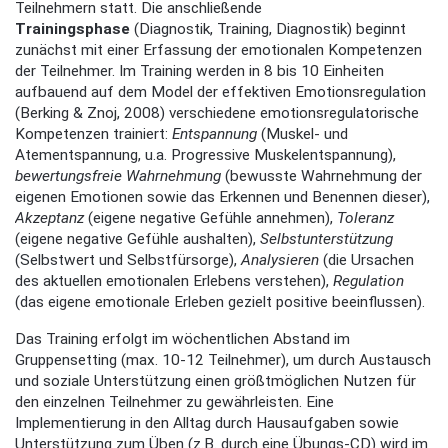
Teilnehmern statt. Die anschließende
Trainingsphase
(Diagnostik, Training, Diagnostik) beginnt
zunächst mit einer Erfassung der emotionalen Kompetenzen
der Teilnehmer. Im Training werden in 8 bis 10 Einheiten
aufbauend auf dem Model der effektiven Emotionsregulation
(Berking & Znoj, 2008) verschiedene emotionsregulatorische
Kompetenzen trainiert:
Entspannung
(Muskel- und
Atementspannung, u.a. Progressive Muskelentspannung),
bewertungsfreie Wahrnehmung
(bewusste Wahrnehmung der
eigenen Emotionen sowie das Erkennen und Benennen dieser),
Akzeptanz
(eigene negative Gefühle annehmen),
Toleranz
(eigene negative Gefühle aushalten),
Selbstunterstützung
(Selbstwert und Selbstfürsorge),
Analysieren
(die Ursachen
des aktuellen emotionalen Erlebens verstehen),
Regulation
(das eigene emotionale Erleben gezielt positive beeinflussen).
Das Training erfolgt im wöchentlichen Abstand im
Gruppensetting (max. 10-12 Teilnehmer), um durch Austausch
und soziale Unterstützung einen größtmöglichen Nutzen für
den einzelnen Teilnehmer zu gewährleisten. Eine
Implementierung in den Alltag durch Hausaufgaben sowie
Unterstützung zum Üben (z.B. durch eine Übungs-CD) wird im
........
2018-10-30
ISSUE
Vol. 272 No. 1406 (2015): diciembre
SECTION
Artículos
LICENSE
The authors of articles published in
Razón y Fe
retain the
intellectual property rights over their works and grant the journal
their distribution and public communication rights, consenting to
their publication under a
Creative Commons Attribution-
........
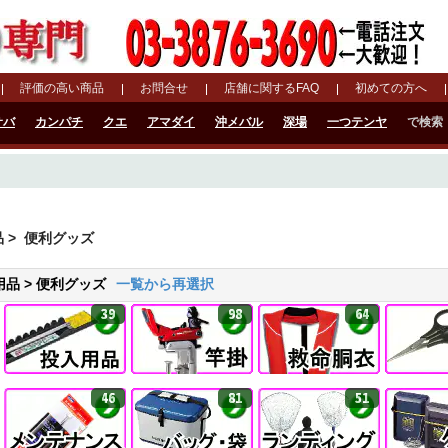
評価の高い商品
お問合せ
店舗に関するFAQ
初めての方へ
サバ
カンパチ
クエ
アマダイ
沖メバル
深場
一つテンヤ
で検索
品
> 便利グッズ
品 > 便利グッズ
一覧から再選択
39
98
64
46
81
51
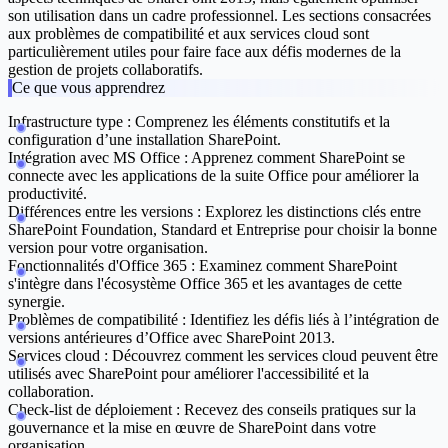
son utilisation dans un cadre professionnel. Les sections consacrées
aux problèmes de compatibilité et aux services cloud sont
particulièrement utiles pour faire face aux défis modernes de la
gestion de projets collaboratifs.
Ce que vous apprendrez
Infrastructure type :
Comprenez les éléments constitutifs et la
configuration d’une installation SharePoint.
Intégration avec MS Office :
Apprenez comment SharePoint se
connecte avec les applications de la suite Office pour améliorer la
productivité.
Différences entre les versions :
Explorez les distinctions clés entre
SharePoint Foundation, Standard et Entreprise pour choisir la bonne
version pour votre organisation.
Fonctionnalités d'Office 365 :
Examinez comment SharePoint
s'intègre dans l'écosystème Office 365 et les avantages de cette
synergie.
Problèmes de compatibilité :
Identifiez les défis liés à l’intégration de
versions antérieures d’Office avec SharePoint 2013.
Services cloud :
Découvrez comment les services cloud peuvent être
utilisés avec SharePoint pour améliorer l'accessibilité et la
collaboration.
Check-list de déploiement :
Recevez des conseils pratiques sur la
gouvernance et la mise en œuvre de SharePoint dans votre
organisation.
........
Task objective: Using the data above, extract exactly the lines from the one that holds "Teilnehmern statt. Die anschließende" to the one that holds "Unterstützung zum Üben", both ends included, and no others.

Exercise solution:
Teilnehmern statt. Die anschließende
Trainingsphase
(Diagnostik, Training, Diagnostik) beginnt
zunächst mit einer Erfassung der emotionalen Kompetenzen
der Teilnehmer. Im Training werden in 8 bis 10 Einheiten
aufbauend auf dem Model der effektiven Emotionsregulation
(Berking & Znoj, 2008) verschiedene emotionsregulatorische
Kompetenzen trainiert:
Entspannung
(Muskel- und
Atementspannung, u.a. Progressive Muskelentspannung),
bewertungsfreie Wahrnehmung
(bewusste Wahrnehmung der
eigenen Emotionen sowie das Erkennen und Benennen dieser),
Akzeptanz
(eigene negative Gefühle annehmen),
Toleranz
(eigene negative Gefühle aushalten),
Selbstunterstützung
(Selbstwert und Selbstfürsorge),
Analysieren
(die Ursachen
des aktuellen emotionalen Erlebens verstehen),
Regulation
(das eigene emotionale Erleben gezielt positive beeinflussen).
Das Training erfolgt im wöchentlichen Abstand im
Gruppensetting (max. 10-12 Teilnehmer), um durch Austausch
und soziale Unterstützung einen größtmöglichen Nutzen für
den einzelnen Teilnehmer zu gewährleisten. Eine
Implementierung in den Alltag durch Hausaufgaben sowie
Unterstützung zum Üben (z.B. durch eine Übungs-CD) wird im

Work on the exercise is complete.